HOFFMAN: That combination of art and science is another way to say that some of your decisions are going to be measured, and others are going to be felt. And that’s especially true when it comes to building your business. Some aspects of your brand will be defined by what customers tell you, and others will be governed by what you tell them. In other words, branding isn’t static. It’s a conversation.
[AD BREAK]
HOFFMAN: We’re back with Neil Blumenthal and Dave Gilboa of Warby Parker. If you’re enjoying this episode, share it with friends by tapping the ‘Share’ button on your podcast app. And to hear my complete interview with Dave and Neil, become a Masters of Scale member at mastersofscale.com/membership. There are so many great stories we couldn’t get to in this episode like how they design their store displays to reduce choice paralysis in customers. We also talk about how Warby helped create a new kind of public benefit corporation, which makes it easier for companies to serve not just their shareholders, but all stakeholders. It’s a great lesson in mission and infinite learning. You won’t want to miss it.
Chapter 5: How Google’s Susan Wojcicki approached Google’s marketing in the early days
We’ve been talking about how a dialogue between your internal brand values and the external user experience forms the axle that helps your business gather speed. Warby covered that second part by seeking input early from peers, advisors, and even skeptics to help them anticipate the needs of their customers.
This method will sound familiar to those of you in software, where product testing is not only encouraged, but table stakes. For tech founders, If you’re not testing early and often, don’t bother starting at all.
But I’ll confess that some of us in tech are more students of brand, than experts at it. LinkedIn, for example, started out with what I’d call ‘journeyman’ branding. The same could be said for the early days of Google, when their marketing outreach fell to one person.
SUSAN WOJCICKI: I didn’t really know what I was doing. In fact, I was a little scared because I thought I knew about marketing, but I’d never really been a marketer. And if I really had been a marketer, everything they would’ve said to me would’ve scared me away.
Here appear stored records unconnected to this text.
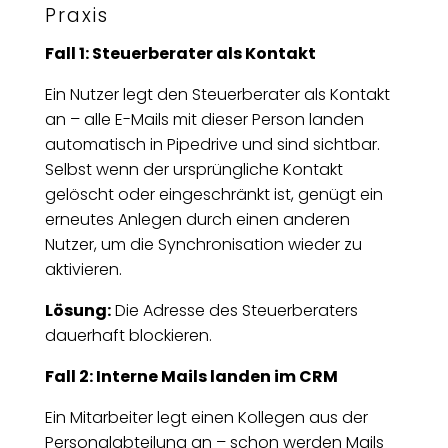
Praxis
Fall 1: Steuerberater als Kontakt
Ein Nutzer legt den Steuerberater als Kontakt
an – alle E-Mails mit dieser Person landen
automatisch in Pipedrive und sind sichtbar.
Selbst wenn der ursprüngliche Kontakt
gelöscht oder eingeschränkt ist, genügt ein
erneutes Anlegen durch einen anderen
Nutzer, um die Synchronisation wieder zu
aktivieren.
Lösung:
Die Adresse des Steuerberaters
dauerhaft blockieren.
Fall 2: Interne Mails landen im CRM
Ein Mitarbeiter legt einen Kollegen aus der
Personalabteilung an – schon werden Mails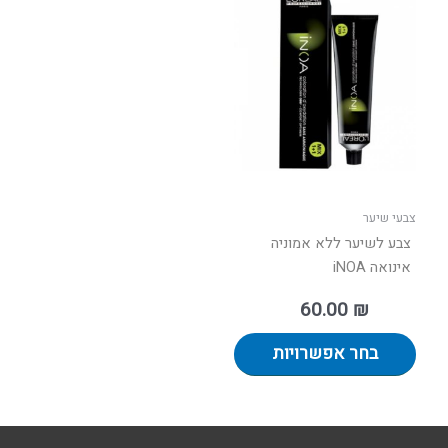
זה
יש
מספר
סוגים.
ניתן
לבחור
את
האפשרויות
בעמוד
צבעי שיער
המוצר
צבע לשיער ללא אמוניה
אינואה iNOA
60.00
₪
בחר אפשרויות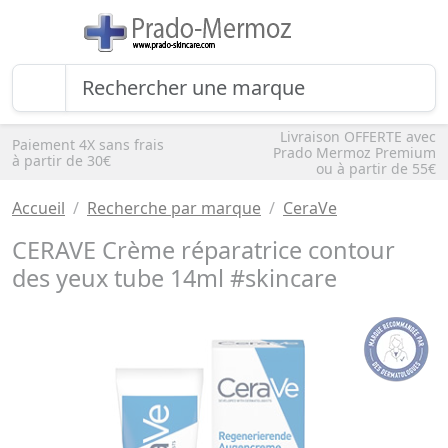
Livraison OFFERTE avec
Paiement 4X sans frais
Prado Mermoz Premium
à partir de 30€
ou à partir de 55€
Accueil
Recherche par marque
CeraVe
CERAVE Crème réparatrice contour
des yeux tube 14ml #skincare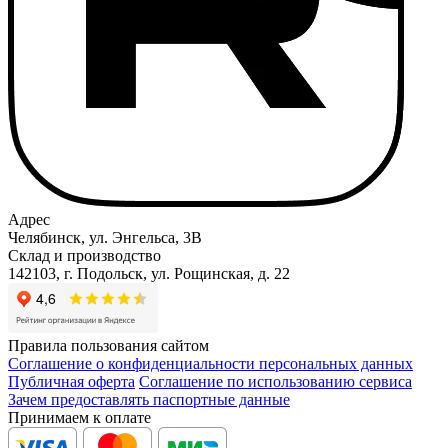
Адрес
Челябинск, ул. Энгельса, 3В
Склад и производство
142103, г. Подольск, ул. Рощинская, д. 22
Правила пользования сайтом
Соглашение о конфиденциальности персональных данных
Публичная оферта
Соглашение по использованию сервиса
Зачем предоставлять паспортные данные
Принимаем к оплате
HOFFMAN: That is Susan Wojcicki, CEO of YouTube, in her own episode of Masters of Scale. She’s describing a moment early in her career, when she came aboard as Employee 16 at Google, as their first Director of Marketing.
WOJCICKI: At the time, it was unclear that Google was going to be successful because there were so many other search engines, none of which really did a good job, but it was a very crowded space. Nobody thought there was actually any money in search.
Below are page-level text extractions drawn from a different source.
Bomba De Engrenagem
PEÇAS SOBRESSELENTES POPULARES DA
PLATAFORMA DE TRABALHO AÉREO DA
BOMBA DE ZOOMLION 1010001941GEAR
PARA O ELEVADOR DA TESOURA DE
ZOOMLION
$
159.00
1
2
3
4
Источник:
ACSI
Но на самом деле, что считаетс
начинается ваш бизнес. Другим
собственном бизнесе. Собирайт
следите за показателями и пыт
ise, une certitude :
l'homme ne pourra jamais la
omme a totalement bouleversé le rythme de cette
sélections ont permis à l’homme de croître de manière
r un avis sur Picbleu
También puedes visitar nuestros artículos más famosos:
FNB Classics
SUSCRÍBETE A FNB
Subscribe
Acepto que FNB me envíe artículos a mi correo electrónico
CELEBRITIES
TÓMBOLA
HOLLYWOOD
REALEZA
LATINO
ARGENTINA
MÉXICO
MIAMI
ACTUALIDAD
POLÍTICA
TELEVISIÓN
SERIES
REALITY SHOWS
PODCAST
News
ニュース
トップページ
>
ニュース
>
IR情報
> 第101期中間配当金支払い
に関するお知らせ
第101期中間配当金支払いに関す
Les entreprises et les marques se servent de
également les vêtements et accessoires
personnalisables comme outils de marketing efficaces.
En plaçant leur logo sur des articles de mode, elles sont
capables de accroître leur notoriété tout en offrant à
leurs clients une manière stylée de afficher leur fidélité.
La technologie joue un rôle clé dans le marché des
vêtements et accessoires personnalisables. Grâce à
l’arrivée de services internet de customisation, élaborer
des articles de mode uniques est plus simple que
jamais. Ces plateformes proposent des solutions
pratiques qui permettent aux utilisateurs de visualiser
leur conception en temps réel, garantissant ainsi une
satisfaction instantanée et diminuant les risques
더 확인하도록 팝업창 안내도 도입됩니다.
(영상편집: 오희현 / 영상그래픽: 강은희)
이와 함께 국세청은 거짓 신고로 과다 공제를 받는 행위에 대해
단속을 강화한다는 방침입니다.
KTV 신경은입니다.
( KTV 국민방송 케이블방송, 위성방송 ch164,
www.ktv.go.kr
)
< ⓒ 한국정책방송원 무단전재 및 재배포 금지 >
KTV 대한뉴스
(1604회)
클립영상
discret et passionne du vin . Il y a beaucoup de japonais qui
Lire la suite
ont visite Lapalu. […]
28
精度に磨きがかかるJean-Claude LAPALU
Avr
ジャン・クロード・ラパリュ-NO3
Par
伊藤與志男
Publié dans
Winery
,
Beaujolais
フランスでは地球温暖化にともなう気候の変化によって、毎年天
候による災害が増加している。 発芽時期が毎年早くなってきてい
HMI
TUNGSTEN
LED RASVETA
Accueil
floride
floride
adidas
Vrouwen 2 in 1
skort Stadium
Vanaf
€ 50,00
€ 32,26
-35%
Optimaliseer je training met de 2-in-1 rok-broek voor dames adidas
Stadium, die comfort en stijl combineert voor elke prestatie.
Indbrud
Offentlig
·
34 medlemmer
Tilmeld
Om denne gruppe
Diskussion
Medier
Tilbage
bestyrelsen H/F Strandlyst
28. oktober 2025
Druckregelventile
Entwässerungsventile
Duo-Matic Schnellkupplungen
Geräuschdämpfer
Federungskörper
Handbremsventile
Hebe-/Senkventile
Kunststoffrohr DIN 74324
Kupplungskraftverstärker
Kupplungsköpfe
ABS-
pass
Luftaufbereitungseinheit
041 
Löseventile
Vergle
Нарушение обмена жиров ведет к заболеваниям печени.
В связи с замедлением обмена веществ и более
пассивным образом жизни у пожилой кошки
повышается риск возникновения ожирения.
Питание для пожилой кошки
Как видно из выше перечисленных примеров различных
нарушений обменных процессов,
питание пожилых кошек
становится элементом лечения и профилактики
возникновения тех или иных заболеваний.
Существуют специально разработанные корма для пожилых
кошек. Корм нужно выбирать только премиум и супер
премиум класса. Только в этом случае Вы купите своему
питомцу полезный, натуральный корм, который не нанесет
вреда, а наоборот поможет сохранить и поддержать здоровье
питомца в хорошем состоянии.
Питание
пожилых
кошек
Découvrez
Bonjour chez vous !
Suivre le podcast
HOFFMAN: Susan was challenged to find ways for Google to escape their competition. But when she talked with Google’s co-founders, Larry Page and Sergey Brin, about defining their brand values and ideal customer base, what she heard was a bit concerning.
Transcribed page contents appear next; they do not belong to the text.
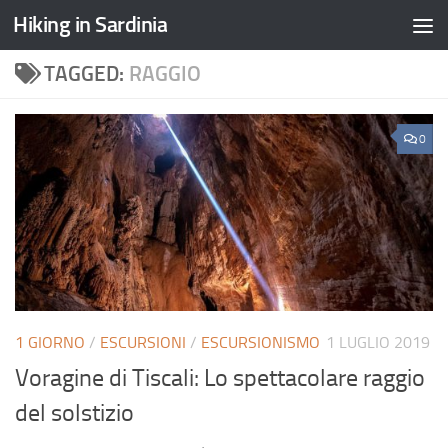
Hiking in Sardinia
TAGGED:
RAGGIO
0
1 GIORNO
/
ESCURSIONI
/
ESCURSIONISMO
1 LUGLIO 2019
Voragine di Tiscali: Lo spettacolare raggio
del solstizio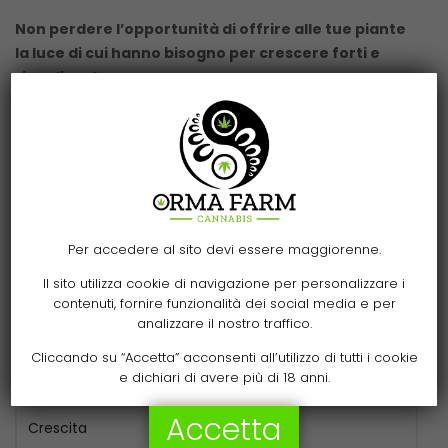
Non perdere l’opportunità di offrire alle tue piante
la luce di cui hanno bisogno per crescere forti e
rigogliose!
Specifiche
Tipologia bulbo
MH
Per accedere al sito devi essere maggiorenne.
Produttore
Pure Light
Il sito utilizza cookie di navigazione per personalizzare i
Agro
No
contenuti, fornire funzionalità dei social media e per
analizzare il nostro traffico.
Watt
400 W
Cliccando su “Accetta” acconsenti all’utilizzo di tutti i cookie
e dichiari di avere più di 18 anni.
Lumen
40000 lm
Accetta
Crescita
Si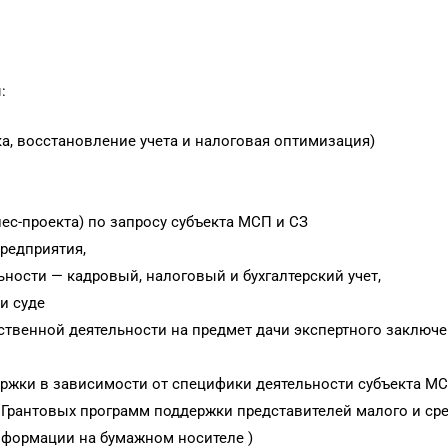
:
вка, восстановление учета и налоговая оптимизация)
нес-проекта) по запросу субъекта МСП и СЗ
редприятия,
ости — кадровый, налоговый и бухгалтерский учет,
и суде
ственной деятельности на предмет дачи экспертного заключе
ержки в зависимости от специфики деятельности субъекта М
Грантовых программ поддержки представителей малого и сред
нформации на бумажном носителе )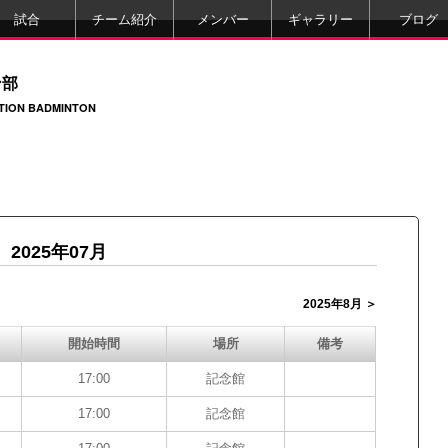
試合
チーム紹介
メンバー
ギャラリー
ブログ
ン部
ATION BADMINTON
2025年07月
2025年8月 ＞
開始時間
場所
備考
17:00
記念館
17:00
記念館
WOJCICKI: In business school, you learn who’s your target audience, and you build a targeted campaign, and so I would say, “Who do you want me to market to?” And they said, “Everybody. We just want everybody to use Google. It can be useful to everybody.” Which is true, but how do you do that with no budget?
HOFFMAN: Susan eventually solved this problem by getting creative about how and where to distribute Google’s search engine, which at the time, was their only product.
WOJCICKI: I quickly learned, because we had no budget, that building products, and using the product and the property that we had was the highest-leverage way.
We created this way for all universities to have Google search on their properties, and that was a program I worked on. Everybody in college at the time had the internet, and they had lots of searching requirements. And it was just a really quick way to spread and to get the word out.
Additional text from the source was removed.